No. No, it does not.
Read the description of that feature (available in the "Labs" section of Gmail options). All that this feature does is delay the send for a few seconds. In other words, when you hit the Send button, Gmail doesn't send the mail.
At least, not right away.
After a few seconds, it does. And once it does send, then the Undo feature is no longer available for that message, because once email is actually sent, it cannot be un-sent.
All this feature does is give you a few seconds to change your mind. During that few seconds, the mail has not yet been sent.
"Corporate" here is really just a characterization because of course, these email systems could be used elsewhere. It's just more common to see them in large corporations.
Some of these email systems have a real, honest-to-goodness un-send option.
However, there are a couple of requirements:
The sender and the recipient must both be on the same mail system. I'm not talking about Gmail or Hotmail or whatever, here. I mean that both sender and recipient likely work for the same company and use the same email system as provided by that company.
The email has not yet been read by the recipient.
It's possible that an un-send function will actually remove your message from the inbox of the recipients.

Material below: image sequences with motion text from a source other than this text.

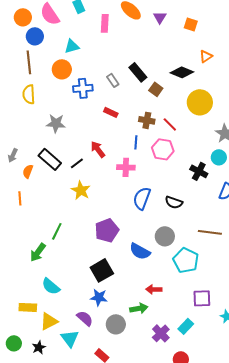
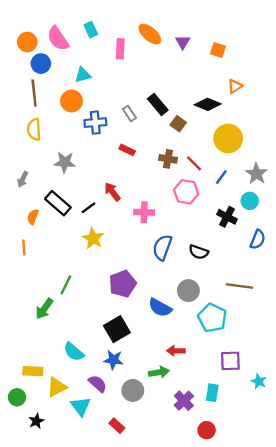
blue line: (136, 142) -> (221, 177), moved, turned 32
gray arrow: (13, 155) -> (23, 179), moved
cyan semicircle: (51, 286) -> (74, 352), moved
cyan rectangle: (186, 326) -> (212, 393), turned -35
green circle: (14, 343) -> (17, 397), moved
black star: (39, 347) -> (36, 421), moved

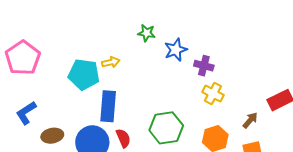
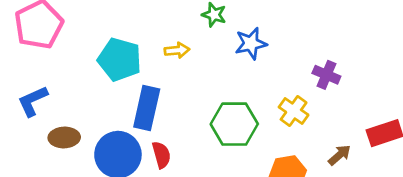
yellow arrow: (111, 62) -> (177, 50), moved
purple cross: (204, 66) -> (326, 75), moved
green hexagon: (166, 128) -> (234, 124), moved

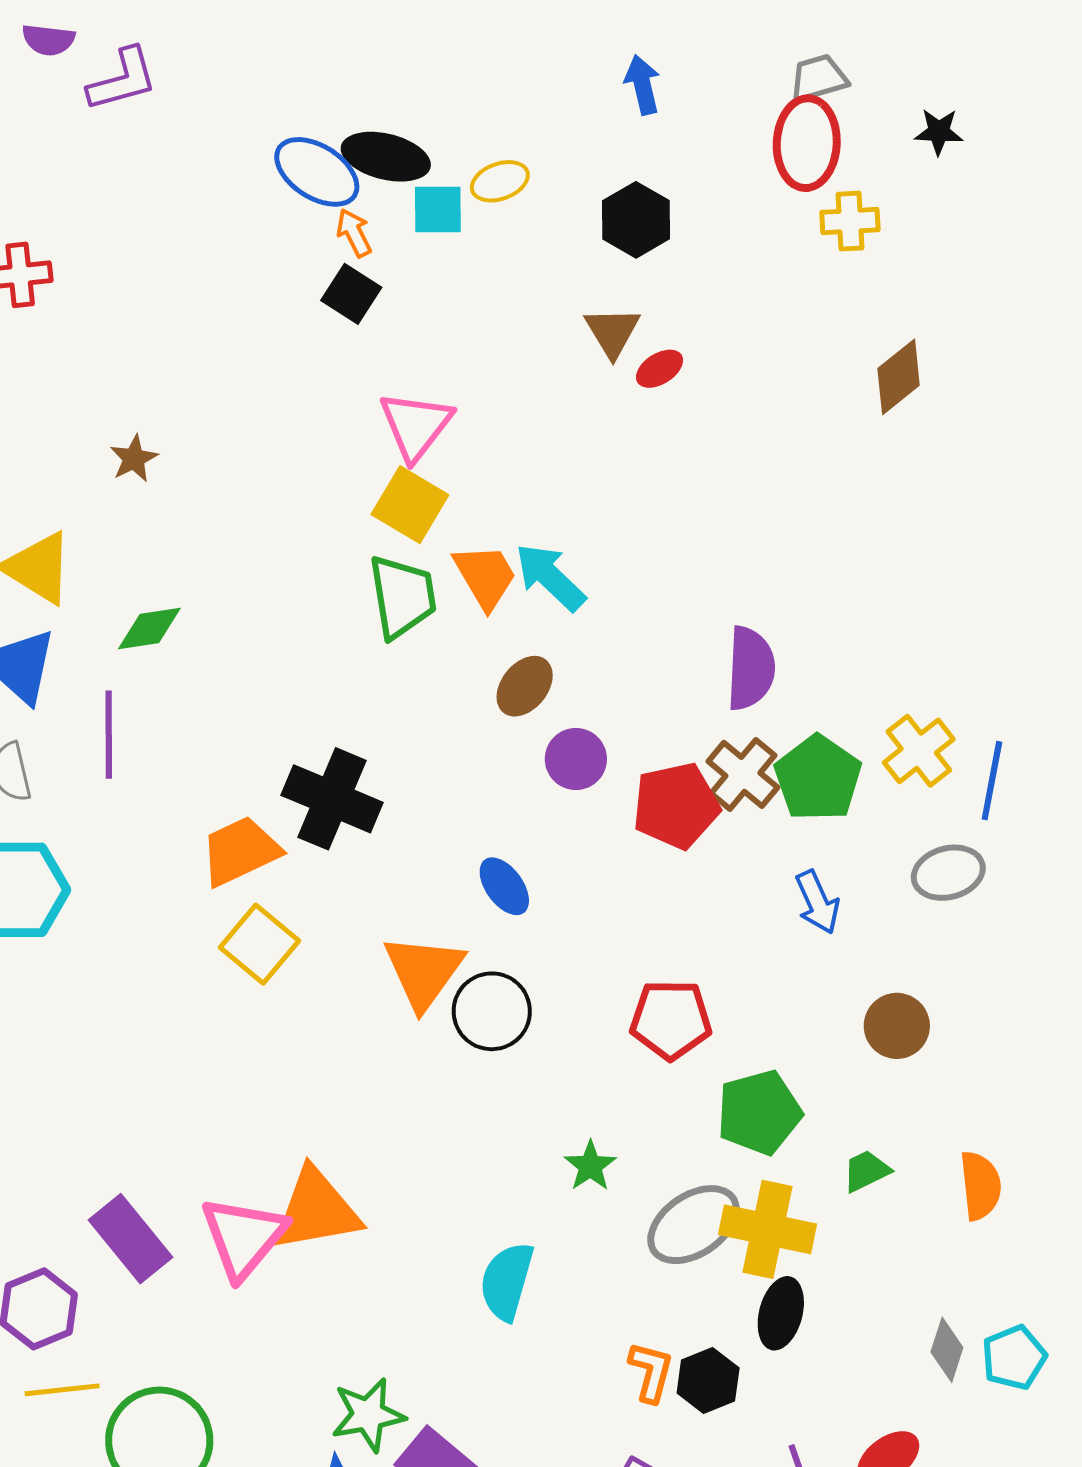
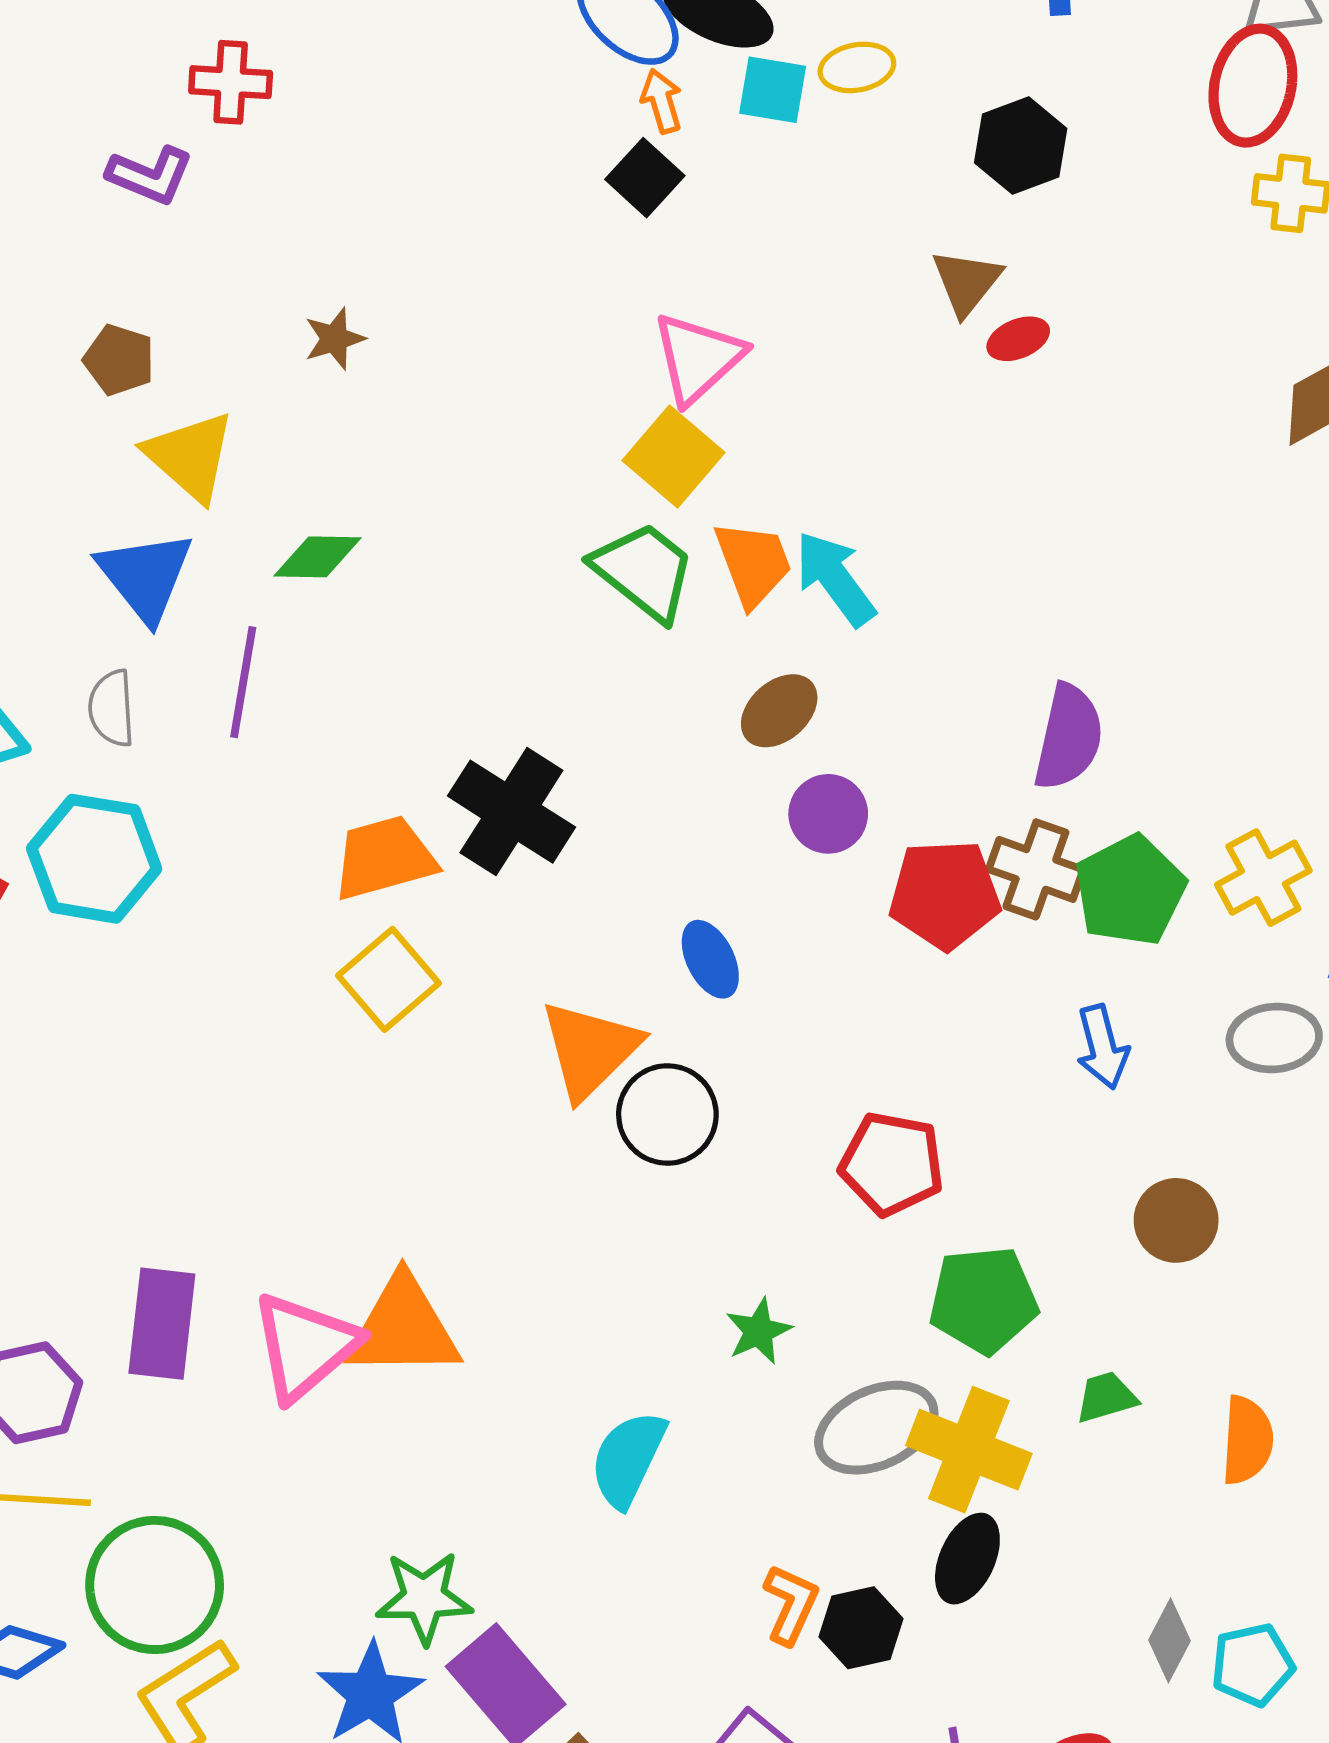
green trapezoid: (402, 597) -> (644, 571), turned -52
brown cross: (743, 774) -> (1036, 869), turned -30
purple rectangle: (131, 1239) -> (162, 1324), turned 36

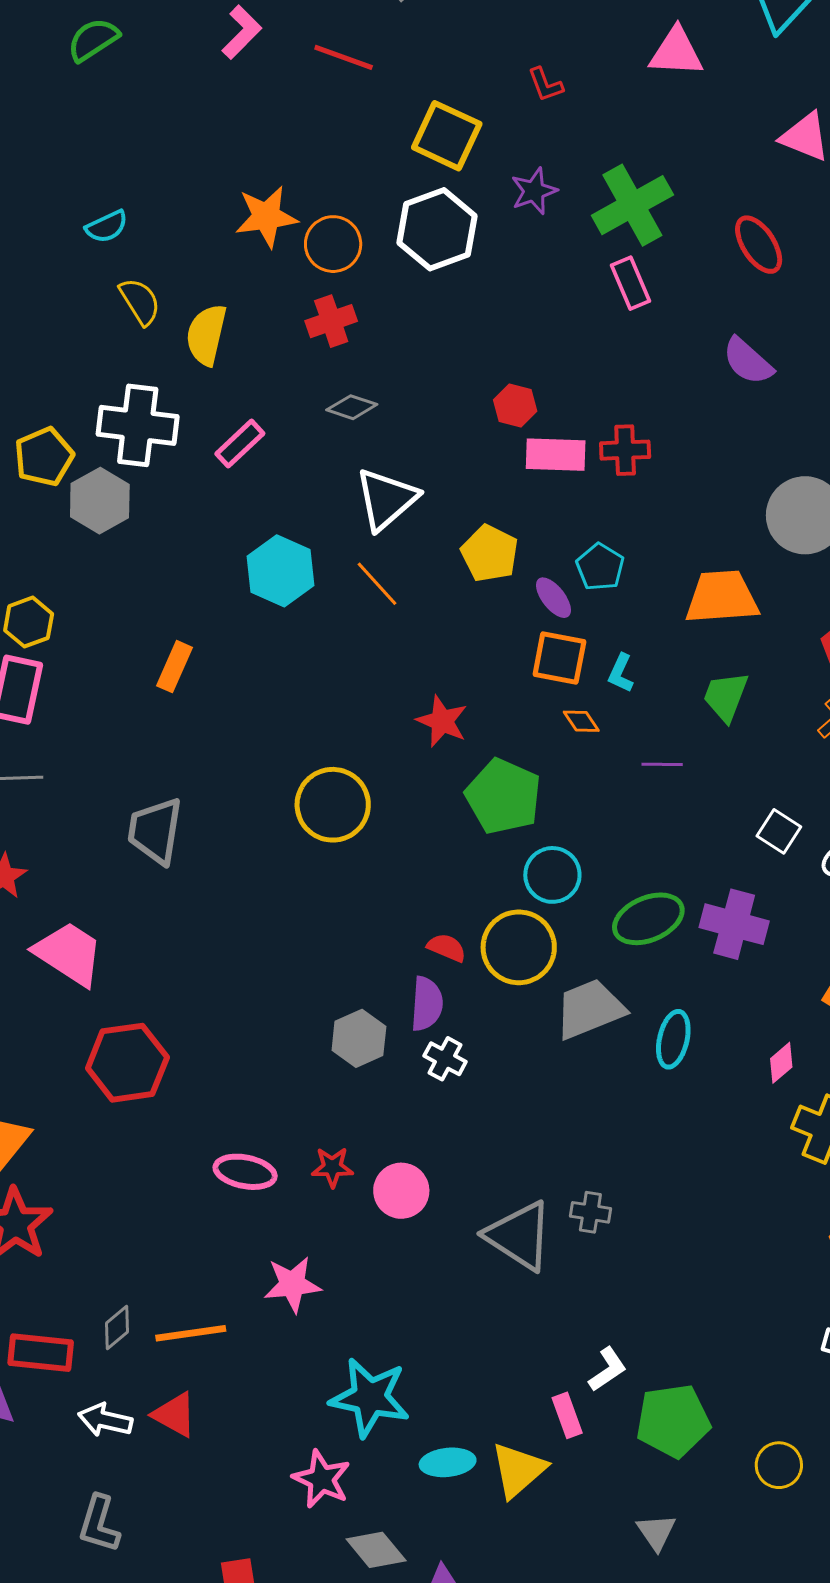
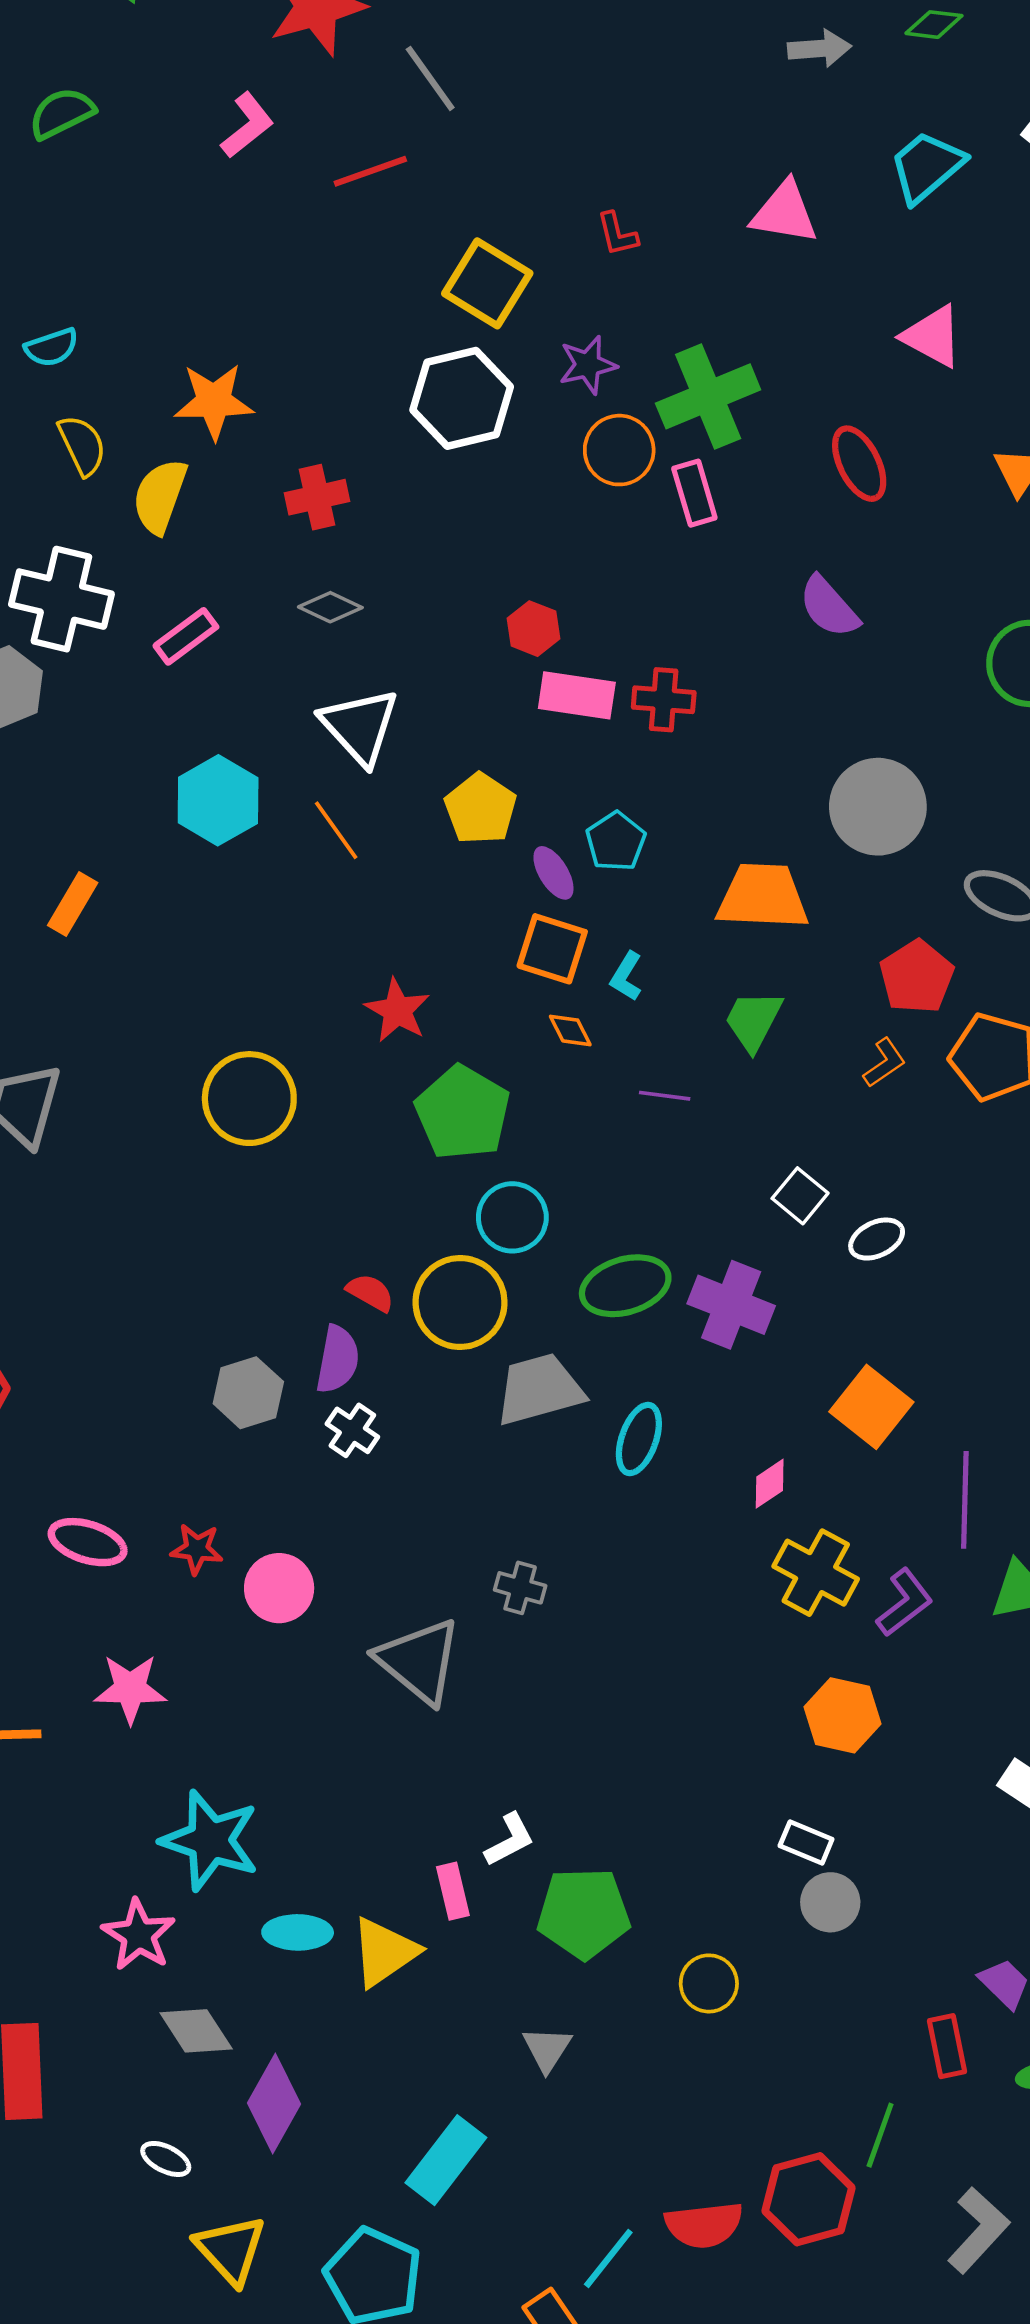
red line: (344, 57) -> (370, 171), turned -46
orange star: (266, 217) -> (214, 401), moved
orange circle: (333, 244) -> (619, 450), moved
white triangle: (386, 499) -> (360, 726), turned -38
gray cross: (590, 1212) -> (520, 1588), moved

The last item is hopefully obvious, but if they've read the message there's no way to make them un-read it. Once seen, it cannot be unseen. You might be able to "remove the evidence" in that perhaps the message might have disappeared from their inbox, but even then, they could have copied or printed it before that happened.
And again, this is not, not, NOT available with the email services available on the internet and not something that would work between differing email services even if it was.
Some email programs and some email system expose a function called message recall.
The intent was – like Return Receipt – to provide a semi-standard way to "recall" or bring back a message that had been sent. In other words, a way to un-send it.
And much like Return Receipt, it's not implemented or it simply doesn't work as intended in most email programs.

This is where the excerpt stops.